[EXERCISE DIRECTIONS] Starting at the line that contains "Психология отношений" and ending at the line that contains "первая среди равных", the lines below are to be given again exactly, with nothing added.

(Stored items from a collection)
┌──

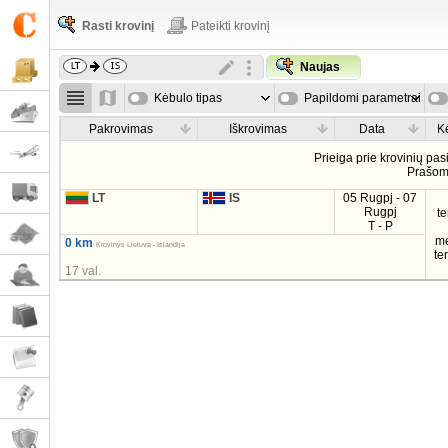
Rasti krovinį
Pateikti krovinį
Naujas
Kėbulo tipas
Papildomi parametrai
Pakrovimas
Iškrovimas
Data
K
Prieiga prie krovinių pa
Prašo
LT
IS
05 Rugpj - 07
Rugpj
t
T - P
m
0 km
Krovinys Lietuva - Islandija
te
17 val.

└──
┌──

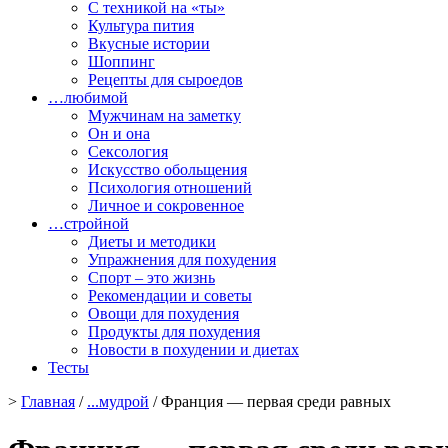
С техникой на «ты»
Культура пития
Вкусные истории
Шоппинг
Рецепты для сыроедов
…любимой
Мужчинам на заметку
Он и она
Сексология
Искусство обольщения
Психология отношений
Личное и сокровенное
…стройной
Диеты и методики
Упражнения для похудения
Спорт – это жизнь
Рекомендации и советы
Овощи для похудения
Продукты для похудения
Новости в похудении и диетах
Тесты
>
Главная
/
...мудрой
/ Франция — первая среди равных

└──

[OUTPUT FOR THIS EXERCISE]
Психология отношений
Личное и сокровенное
…стройной
Диеты и методики
Упражнения для похудения
Спорт – это жизнь
Рекомендации и советы
Овощи для похудения
Продукты для похудения
Новости в похудении и диетах
Тесты
>
Главная
/
...мудрой
/ Франция — первая среди равных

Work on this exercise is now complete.